[[ Task data, beginning ]]

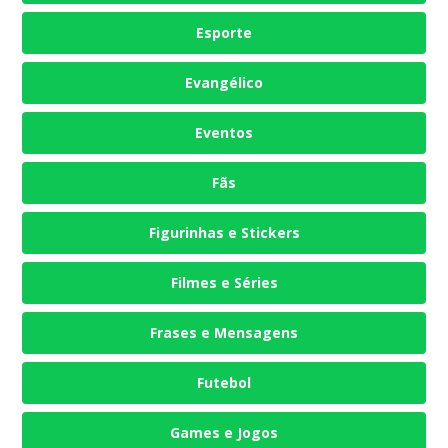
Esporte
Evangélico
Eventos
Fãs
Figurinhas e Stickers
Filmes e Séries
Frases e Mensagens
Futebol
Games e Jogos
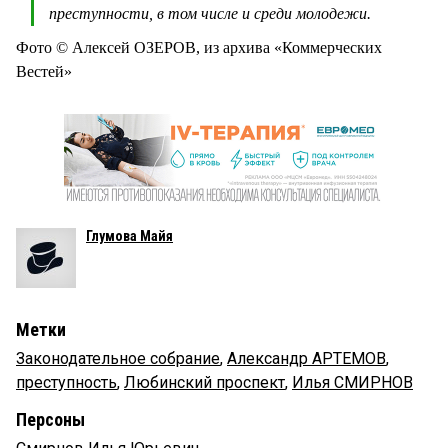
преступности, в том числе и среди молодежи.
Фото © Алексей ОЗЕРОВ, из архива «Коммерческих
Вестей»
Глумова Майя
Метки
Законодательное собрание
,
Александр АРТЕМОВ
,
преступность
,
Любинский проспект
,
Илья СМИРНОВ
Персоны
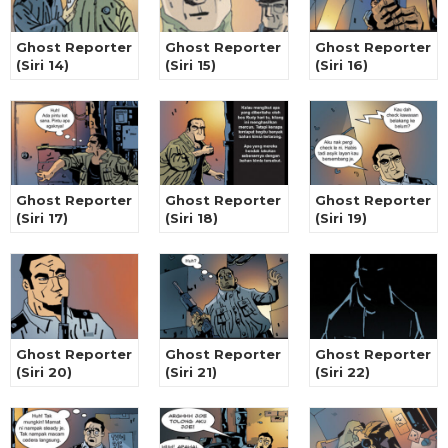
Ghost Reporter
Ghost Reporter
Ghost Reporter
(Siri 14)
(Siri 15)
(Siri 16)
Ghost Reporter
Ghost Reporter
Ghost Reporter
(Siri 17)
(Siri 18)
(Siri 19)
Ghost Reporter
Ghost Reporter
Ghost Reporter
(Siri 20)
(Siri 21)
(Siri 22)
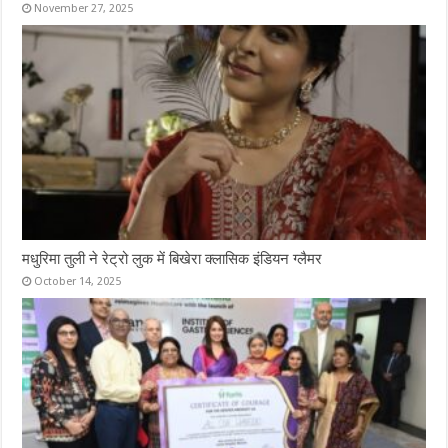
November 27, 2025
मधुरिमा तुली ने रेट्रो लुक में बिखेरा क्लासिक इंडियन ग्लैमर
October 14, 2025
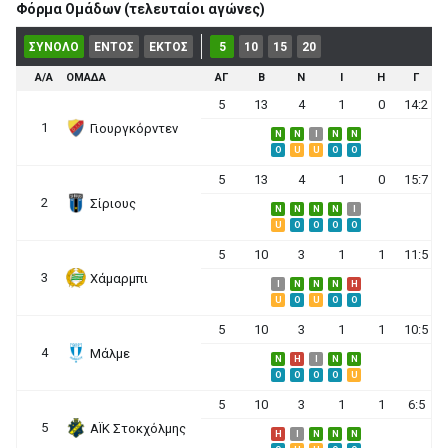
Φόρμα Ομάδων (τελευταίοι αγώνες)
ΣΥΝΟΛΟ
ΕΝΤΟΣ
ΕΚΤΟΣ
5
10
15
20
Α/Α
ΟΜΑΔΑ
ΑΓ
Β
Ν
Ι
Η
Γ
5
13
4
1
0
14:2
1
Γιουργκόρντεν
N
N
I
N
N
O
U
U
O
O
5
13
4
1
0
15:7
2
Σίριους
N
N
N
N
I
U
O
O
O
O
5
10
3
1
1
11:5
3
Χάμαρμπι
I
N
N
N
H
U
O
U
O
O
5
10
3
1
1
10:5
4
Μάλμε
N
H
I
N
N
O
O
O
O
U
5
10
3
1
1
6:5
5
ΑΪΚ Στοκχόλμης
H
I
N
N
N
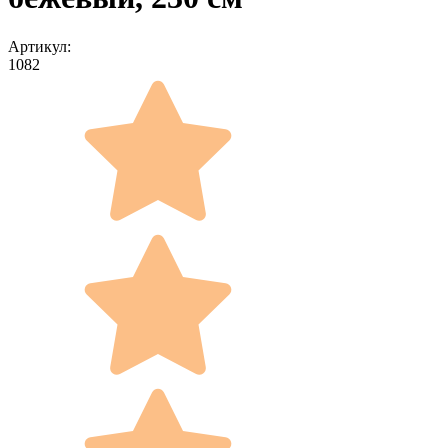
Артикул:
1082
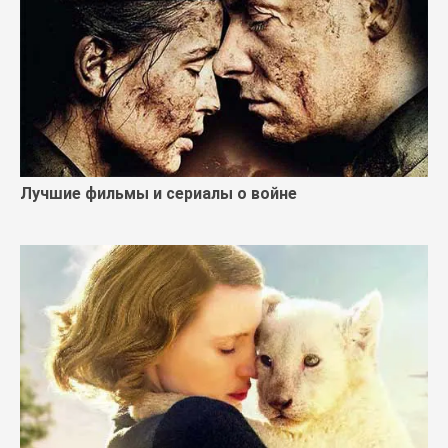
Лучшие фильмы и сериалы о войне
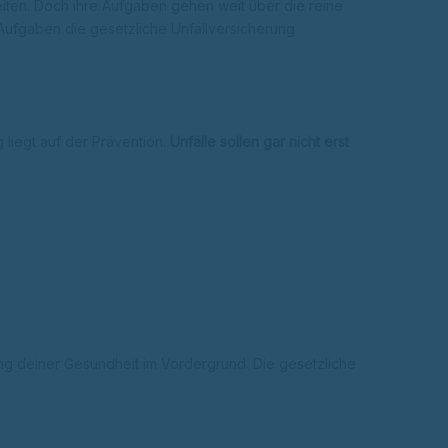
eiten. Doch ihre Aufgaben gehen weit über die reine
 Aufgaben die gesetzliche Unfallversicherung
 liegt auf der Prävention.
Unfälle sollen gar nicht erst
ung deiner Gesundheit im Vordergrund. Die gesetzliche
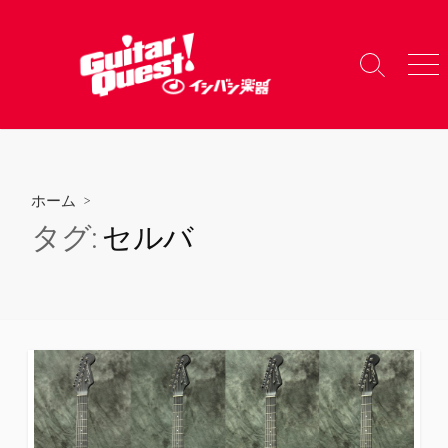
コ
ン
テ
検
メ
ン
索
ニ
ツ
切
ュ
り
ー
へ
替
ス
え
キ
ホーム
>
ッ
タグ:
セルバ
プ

[[ Task data, end ]]
[[ Task data, beginning ]]

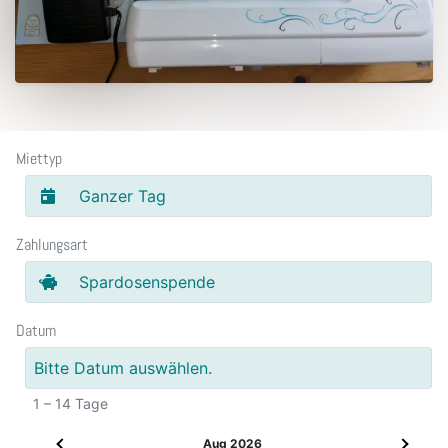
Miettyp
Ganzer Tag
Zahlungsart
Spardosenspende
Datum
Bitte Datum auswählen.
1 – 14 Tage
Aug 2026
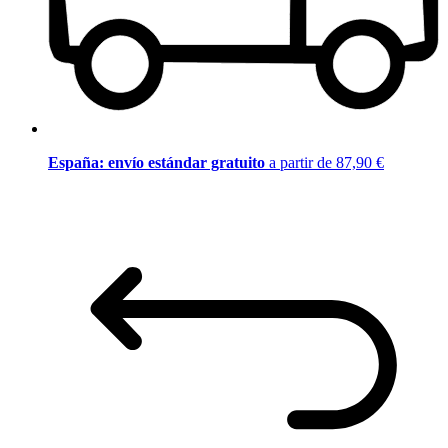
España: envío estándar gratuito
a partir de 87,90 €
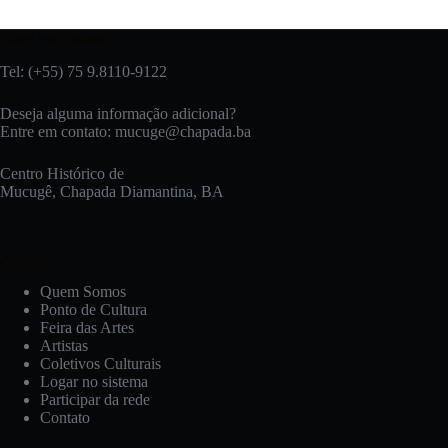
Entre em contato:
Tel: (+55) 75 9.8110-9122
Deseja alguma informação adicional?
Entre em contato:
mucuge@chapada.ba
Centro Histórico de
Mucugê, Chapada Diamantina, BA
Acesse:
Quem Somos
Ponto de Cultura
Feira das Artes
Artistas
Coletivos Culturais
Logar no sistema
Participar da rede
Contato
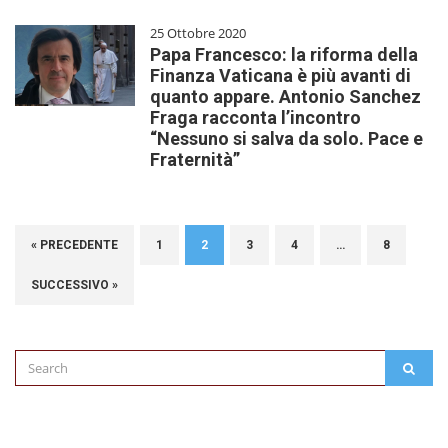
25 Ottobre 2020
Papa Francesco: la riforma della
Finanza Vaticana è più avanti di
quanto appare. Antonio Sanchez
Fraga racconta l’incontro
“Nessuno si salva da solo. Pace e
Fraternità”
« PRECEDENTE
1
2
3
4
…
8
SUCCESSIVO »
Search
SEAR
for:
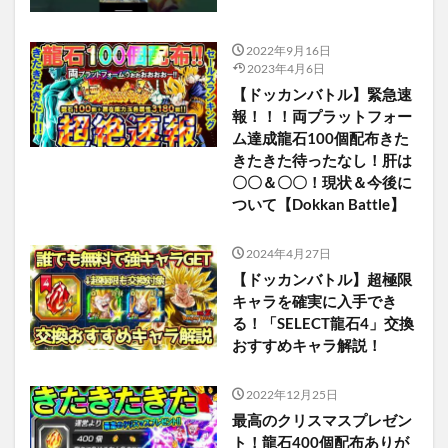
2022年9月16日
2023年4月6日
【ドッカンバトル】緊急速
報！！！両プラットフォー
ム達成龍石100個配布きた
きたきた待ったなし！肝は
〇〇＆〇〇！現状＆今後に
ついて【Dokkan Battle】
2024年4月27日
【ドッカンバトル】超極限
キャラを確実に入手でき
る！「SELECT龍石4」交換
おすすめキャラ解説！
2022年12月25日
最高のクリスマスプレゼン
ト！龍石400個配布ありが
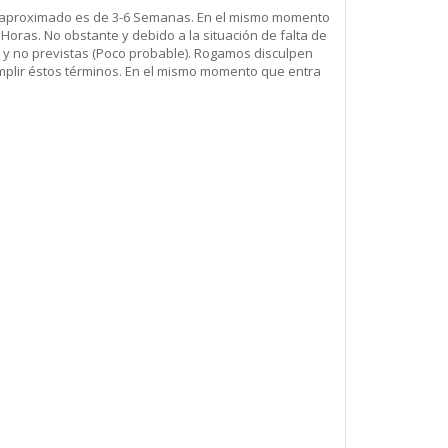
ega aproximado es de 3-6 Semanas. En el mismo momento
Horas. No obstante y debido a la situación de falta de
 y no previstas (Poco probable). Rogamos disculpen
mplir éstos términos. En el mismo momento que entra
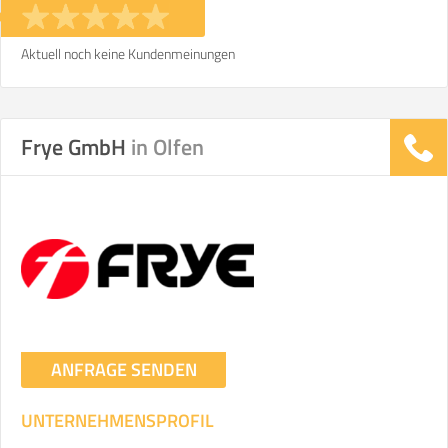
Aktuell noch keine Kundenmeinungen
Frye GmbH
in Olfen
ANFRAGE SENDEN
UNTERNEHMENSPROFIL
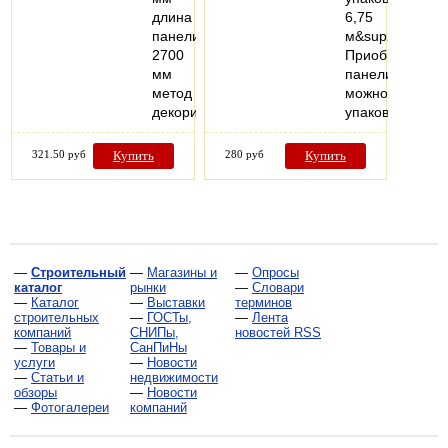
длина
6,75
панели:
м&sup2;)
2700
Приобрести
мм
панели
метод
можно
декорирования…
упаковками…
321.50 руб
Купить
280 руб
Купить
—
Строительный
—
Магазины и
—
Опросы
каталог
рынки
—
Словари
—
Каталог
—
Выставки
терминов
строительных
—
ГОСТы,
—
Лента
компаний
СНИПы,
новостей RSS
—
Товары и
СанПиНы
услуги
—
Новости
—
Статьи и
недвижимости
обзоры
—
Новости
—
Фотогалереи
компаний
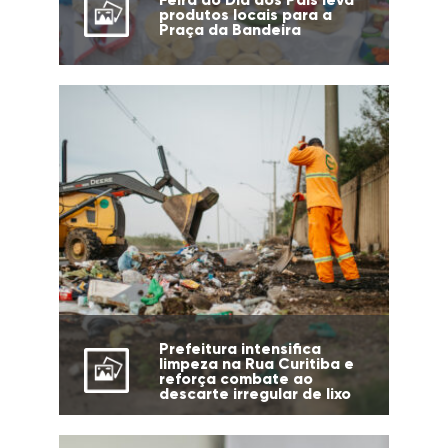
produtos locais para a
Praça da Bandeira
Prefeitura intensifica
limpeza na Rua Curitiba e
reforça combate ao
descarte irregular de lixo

[[ Task data, end ]]

Find every line in the records that has the word "Siri". Copy those lines.

- _Problem solution_:
(Siri 14)
(Siri 15)
(Siri 16)
(Siri 17)
(Siri 18)
(Siri 19)
(Siri 20)
(Siri 21)
(Siri 22)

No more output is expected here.